- Work request -
You are to retype exactly the line with "店内には、時代を感じる椅子やスマートボール台が並びます。" and every line after it in the entries below.

[Collection entries]

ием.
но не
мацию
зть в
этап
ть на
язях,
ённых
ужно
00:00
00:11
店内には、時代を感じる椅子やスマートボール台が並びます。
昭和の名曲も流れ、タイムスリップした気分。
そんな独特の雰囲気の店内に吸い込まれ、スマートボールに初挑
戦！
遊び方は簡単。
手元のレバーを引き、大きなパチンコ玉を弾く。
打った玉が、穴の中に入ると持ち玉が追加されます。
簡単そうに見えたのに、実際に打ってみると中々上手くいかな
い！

- Exercise answer -
店内には、時代を感じる椅子やスマートボール台が並びます。
昭和の名曲も流れ、タイムスリップした気分。
そんな独特の雰囲気の店内に吸い込まれ、スマートボールに初挑
戦！
遊び方は簡単。
手元のレバーを引き、大きなパチンコ玉を弾く。
打った玉が、穴の中に入ると持ち玉が追加されます。
簡単そうに見えたのに、実際に打ってみると中々上手くいかな
い！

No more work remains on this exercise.